===== AVAILABLE DATA

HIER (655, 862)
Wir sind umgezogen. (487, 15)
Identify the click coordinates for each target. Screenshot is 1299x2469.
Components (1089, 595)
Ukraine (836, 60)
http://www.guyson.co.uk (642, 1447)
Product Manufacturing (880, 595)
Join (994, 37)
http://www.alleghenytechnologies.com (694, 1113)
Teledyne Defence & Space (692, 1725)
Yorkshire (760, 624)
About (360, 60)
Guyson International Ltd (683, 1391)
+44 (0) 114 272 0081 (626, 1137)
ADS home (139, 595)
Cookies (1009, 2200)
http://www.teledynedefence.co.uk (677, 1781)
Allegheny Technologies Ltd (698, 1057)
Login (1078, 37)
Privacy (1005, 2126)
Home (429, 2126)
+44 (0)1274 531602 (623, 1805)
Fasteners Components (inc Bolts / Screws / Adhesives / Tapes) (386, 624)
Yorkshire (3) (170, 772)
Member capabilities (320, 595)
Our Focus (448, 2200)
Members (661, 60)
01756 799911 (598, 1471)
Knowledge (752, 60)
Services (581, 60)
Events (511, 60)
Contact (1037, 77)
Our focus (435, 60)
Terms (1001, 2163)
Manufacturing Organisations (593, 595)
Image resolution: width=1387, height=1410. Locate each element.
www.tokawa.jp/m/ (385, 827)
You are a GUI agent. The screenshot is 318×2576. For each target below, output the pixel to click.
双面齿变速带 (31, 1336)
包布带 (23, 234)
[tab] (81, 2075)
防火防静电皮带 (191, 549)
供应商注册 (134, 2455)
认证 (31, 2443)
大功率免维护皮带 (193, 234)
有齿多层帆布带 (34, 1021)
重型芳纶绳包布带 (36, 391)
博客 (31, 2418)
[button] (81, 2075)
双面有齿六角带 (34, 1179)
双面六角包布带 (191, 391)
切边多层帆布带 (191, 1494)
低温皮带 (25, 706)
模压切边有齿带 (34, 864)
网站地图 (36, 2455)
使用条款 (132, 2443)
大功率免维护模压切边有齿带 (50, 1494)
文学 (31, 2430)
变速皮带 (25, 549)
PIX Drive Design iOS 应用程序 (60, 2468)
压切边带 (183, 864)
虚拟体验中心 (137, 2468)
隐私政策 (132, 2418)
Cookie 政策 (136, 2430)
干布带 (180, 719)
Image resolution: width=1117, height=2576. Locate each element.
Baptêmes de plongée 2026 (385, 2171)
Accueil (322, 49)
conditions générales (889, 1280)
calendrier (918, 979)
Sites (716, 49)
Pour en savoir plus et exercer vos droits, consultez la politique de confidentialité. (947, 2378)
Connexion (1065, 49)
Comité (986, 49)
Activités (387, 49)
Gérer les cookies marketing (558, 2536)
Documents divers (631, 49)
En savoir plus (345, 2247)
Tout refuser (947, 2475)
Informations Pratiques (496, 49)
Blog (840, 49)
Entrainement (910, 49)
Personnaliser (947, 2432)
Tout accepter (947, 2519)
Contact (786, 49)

==========

Reproduce all lines from the records above that include the word "click".

EXERCISE OUTPUT
Identify the click coordinates for each target. Screenshot is 1299x2469.
You are a GUI agent. The screenshot is 318×2576. For each target below, output the pixel to click.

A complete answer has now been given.